----- Study material
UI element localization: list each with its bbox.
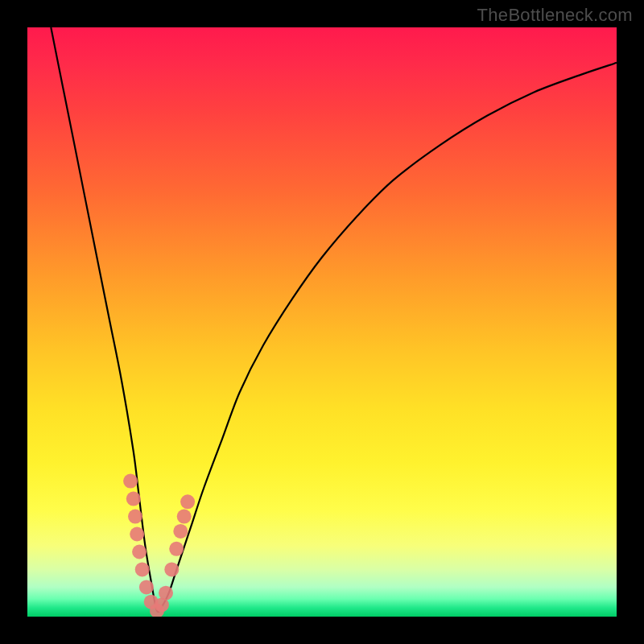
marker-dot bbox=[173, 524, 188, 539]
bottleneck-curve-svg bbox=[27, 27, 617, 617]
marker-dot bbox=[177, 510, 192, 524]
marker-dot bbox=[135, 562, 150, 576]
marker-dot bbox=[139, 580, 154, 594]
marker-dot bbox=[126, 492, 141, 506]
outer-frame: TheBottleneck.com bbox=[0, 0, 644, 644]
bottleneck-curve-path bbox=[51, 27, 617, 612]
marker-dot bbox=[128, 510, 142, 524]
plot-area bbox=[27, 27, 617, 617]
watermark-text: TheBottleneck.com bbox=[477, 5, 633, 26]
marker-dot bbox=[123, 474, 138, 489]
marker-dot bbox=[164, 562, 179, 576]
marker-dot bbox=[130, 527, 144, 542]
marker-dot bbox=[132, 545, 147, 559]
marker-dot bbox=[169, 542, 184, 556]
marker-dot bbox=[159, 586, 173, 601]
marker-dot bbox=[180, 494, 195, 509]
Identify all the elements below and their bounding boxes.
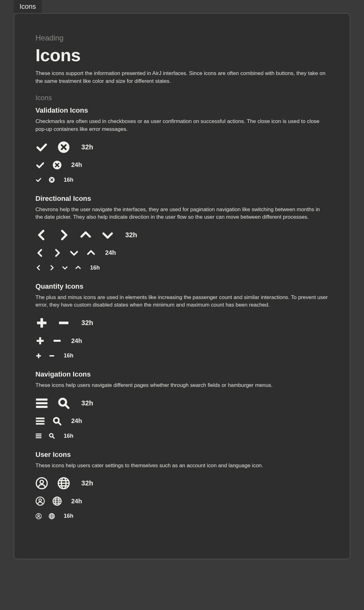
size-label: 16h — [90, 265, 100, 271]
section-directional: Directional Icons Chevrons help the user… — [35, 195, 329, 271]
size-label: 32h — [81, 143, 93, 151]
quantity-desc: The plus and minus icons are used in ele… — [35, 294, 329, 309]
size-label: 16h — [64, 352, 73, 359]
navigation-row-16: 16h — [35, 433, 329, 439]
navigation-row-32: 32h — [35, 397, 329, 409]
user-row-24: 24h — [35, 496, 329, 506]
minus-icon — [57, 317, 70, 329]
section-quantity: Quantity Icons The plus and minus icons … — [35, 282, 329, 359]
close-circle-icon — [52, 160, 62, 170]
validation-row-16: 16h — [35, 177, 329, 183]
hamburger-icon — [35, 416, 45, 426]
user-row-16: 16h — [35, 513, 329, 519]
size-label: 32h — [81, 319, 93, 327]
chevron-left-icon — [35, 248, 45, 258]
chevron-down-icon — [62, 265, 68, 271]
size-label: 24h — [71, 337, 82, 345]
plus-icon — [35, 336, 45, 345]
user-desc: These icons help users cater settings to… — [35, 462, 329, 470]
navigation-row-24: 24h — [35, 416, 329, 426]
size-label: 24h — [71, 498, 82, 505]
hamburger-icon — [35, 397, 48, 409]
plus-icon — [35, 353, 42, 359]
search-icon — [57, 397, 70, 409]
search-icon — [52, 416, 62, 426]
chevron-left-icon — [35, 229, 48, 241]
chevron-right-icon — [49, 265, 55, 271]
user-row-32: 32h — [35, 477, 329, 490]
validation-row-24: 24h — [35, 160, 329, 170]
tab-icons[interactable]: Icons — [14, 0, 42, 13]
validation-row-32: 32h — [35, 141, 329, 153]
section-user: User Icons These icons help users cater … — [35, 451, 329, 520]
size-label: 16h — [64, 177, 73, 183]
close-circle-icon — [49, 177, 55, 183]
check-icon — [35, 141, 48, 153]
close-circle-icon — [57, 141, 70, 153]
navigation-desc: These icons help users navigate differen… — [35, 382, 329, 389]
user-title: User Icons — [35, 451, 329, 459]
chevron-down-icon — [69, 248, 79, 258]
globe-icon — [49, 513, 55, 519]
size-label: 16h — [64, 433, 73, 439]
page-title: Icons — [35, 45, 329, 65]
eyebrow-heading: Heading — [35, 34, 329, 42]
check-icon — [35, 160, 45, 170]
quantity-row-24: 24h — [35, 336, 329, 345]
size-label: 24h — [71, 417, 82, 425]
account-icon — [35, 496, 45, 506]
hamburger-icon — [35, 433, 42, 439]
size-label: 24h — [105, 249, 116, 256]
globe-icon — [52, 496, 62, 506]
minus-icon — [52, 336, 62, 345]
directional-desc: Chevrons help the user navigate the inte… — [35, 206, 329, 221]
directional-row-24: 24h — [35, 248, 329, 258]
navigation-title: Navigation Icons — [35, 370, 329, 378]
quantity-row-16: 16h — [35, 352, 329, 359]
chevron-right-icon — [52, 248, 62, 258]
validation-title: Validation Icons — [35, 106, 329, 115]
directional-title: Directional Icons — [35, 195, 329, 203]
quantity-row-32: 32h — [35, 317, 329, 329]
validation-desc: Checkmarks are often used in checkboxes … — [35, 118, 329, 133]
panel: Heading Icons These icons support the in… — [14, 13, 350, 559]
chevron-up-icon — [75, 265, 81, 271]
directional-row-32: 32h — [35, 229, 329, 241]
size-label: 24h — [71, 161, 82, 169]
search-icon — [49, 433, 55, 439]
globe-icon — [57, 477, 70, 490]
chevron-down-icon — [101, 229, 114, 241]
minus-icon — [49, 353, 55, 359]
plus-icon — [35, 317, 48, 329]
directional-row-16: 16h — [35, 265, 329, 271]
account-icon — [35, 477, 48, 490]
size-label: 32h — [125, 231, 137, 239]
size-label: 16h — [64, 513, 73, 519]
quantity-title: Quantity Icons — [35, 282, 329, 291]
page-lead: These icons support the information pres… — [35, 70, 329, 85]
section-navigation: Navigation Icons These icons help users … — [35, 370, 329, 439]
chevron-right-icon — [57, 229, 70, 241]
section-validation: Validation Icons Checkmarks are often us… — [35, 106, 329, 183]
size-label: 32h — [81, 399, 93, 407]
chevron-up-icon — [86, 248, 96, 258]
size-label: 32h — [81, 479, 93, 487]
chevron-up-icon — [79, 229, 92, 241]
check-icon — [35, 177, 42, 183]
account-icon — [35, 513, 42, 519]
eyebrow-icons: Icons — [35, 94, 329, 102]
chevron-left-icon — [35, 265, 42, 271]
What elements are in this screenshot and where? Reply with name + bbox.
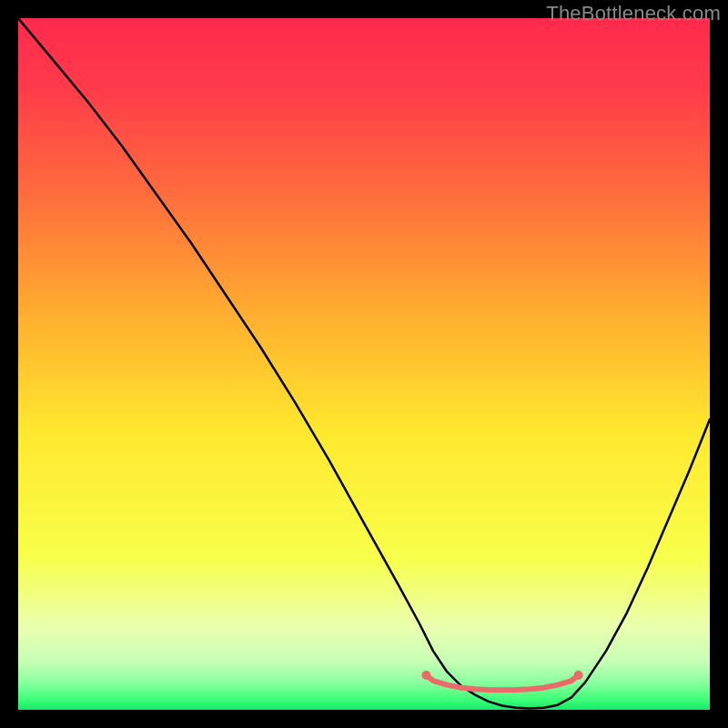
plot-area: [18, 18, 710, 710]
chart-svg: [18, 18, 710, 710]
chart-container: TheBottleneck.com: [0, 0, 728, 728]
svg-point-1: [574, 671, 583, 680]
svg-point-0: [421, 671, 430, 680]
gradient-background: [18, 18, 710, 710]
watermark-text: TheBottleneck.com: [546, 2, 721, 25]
----------
> **About this task**: Every record above must be given again exactly; drop the pictures.

> **Answer to the exercise**:
UI element localization: list each with its bbox.
marker-dot bbox=[173, 524, 188, 539]
bottleneck-curve-svg bbox=[27, 27, 617, 617]
marker-dot bbox=[177, 510, 192, 524]
marker-dot bbox=[135, 562, 150, 576]
marker-dot bbox=[139, 580, 154, 594]
marker-dot bbox=[126, 492, 141, 506]
outer-frame: TheBottleneck.com bbox=[0, 0, 644, 644]
bottleneck-curve-path bbox=[51, 27, 617, 612]
marker-dot bbox=[128, 510, 142, 524]
plot-area bbox=[27, 27, 617, 617]
watermark-text: TheBottleneck.com bbox=[477, 5, 633, 26]
marker-dot bbox=[123, 474, 138, 489]
marker-dot bbox=[164, 562, 179, 576]
marker-dot bbox=[130, 527, 144, 542]
marker-dot bbox=[132, 545, 147, 559]
marker-dot bbox=[169, 542, 184, 556]
marker-dot bbox=[159, 586, 173, 601]
marker-dot bbox=[180, 494, 195, 509]
Identify all the elements below and their bounding boxes.
size-label: 16h — [90, 265, 100, 271]
section-directional: Directional Icons Chevrons help the user… — [35, 195, 329, 271]
size-label: 32h — [81, 143, 93, 151]
quantity-desc: The plus and minus icons are used in ele… — [35, 294, 329, 309]
size-label: 16h — [64, 352, 73, 359]
navigation-row-16: 16h — [35, 433, 329, 439]
navigation-row-32: 32h — [35, 397, 329, 409]
user-row-24: 24h — [35, 496, 329, 506]
minus-icon — [57, 317, 70, 329]
section-quantity: Quantity Icons The plus and minus icons … — [35, 282, 329, 359]
close-circle-icon — [52, 160, 62, 170]
validation-row-16: 16h — [35, 177, 329, 183]
hamburger-icon — [35, 416, 45, 426]
user-row-16: 16h — [35, 513, 329, 519]
size-label: 32h — [81, 319, 93, 327]
chevron-left-icon — [35, 248, 45, 258]
chevron-down-icon — [62, 265, 68, 271]
size-label: 24h — [71, 337, 82, 345]
plus-icon — [35, 336, 45, 345]
user-desc: These icons help users cater settings to… — [35, 462, 329, 470]
navigation-row-24: 24h — [35, 416, 329, 426]
size-label: 24h — [71, 498, 82, 505]
hamburger-icon — [35, 397, 48, 409]
plus-icon — [35, 353, 42, 359]
search-icon — [57, 397, 70, 409]
search-icon — [52, 416, 62, 426]
chevron-left-icon — [35, 229, 48, 241]
chevron-right-icon — [49, 265, 55, 271]
user-row-32: 32h — [35, 477, 329, 490]
validation-row-24: 24h — [35, 160, 329, 170]
tab-icons[interactable]: Icons — [14, 0, 42, 13]
validation-row-32: 32h — [35, 141, 329, 153]
section-user: User Icons These icons help users cater … — [35, 451, 329, 520]
size-label: 16h — [64, 177, 73, 183]
close-circle-icon — [49, 177, 55, 183]
check-icon — [35, 141, 48, 153]
close-circle-icon — [57, 141, 70, 153]
navigation-desc: These icons help users navigate differen… — [35, 382, 329, 389]
user-title: User Icons — [35, 451, 329, 459]
chevron-down-icon — [69, 248, 79, 258]
globe-icon — [49, 513, 55, 519]
size-label: 16h — [64, 433, 73, 439]
page-title: Icons — [35, 45, 329, 65]
eyebrow-heading: Heading — [35, 34, 329, 42]
check-icon — [35, 160, 45, 170]
quantity-row-24: 24h — [35, 336, 329, 345]
size-label: 24h — [71, 417, 82, 425]
account-icon — [35, 496, 45, 506]
hamburger-icon — [35, 433, 42, 439]
size-label: 24h — [105, 249, 116, 256]
globe-icon — [52, 496, 62, 506]
minus-icon — [52, 336, 62, 345]
directional-desc: Chevrons help the user navigate the inte… — [35, 206, 329, 221]
directional-row-24: 24h — [35, 248, 329, 258]
navigation-title: Navigation Icons — [35, 370, 329, 378]
quantity-row-16: 16h — [35, 352, 329, 359]
chevron-right-icon — [52, 248, 62, 258]
validation-title: Validation Icons — [35, 106, 329, 115]
directional-title: Directional Icons — [35, 195, 329, 203]
quantity-row-32: 32h — [35, 317, 329, 329]
validation-desc: Checkmarks are often used in checkboxes … — [35, 118, 329, 133]
panel: Heading Icons These icons support the in… — [14, 13, 350, 559]
chevron-up-icon — [75, 265, 81, 271]
directional-row-32: 32h — [35, 229, 329, 241]
size-label: 24h — [71, 161, 82, 169]
search-icon — [49, 433, 55, 439]
globe-icon — [57, 477, 70, 490]
chevron-down-icon — [101, 229, 114, 241]
minus-icon — [49, 353, 55, 359]
plus-icon — [35, 317, 48, 329]
directional-row-16: 16h — [35, 265, 329, 271]
account-icon — [35, 477, 48, 490]
size-label: 32h — [125, 231, 137, 239]
size-label: 16h — [64, 513, 73, 519]
quantity-title: Quantity Icons — [35, 282, 329, 291]
page-lead: These icons support the information pres… — [35, 70, 329, 85]
section-navigation: Navigation Icons These icons help users … — [35, 370, 329, 439]
chevron-right-icon — [57, 229, 70, 241]
section-validation: Validation Icons Checkmarks are often us… — [35, 106, 329, 183]
size-label: 32h — [81, 399, 93, 407]
chevron-up-icon — [86, 248, 96, 258]
size-label: 32h — [81, 479, 93, 487]
chevron-up-icon — [79, 229, 92, 241]
check-icon — [35, 177, 42, 183]
account-icon — [35, 513, 42, 519]
eyebrow-icons: Icons — [35, 94, 329, 102]
chevron-left-icon — [35, 265, 42, 271]
What elements are in this screenshot and where? Reply with name + bbox.
plot-area: [18, 18, 710, 710]
chart-svg: [18, 18, 710, 710]
chart-container: TheBottleneck.com: [0, 0, 728, 728]
svg-point-1: [574, 671, 583, 680]
svg-point-0: [421, 671, 430, 680]
gradient-background: [18, 18, 710, 710]
watermark-text: TheBottleneck.com: [546, 2, 721, 25]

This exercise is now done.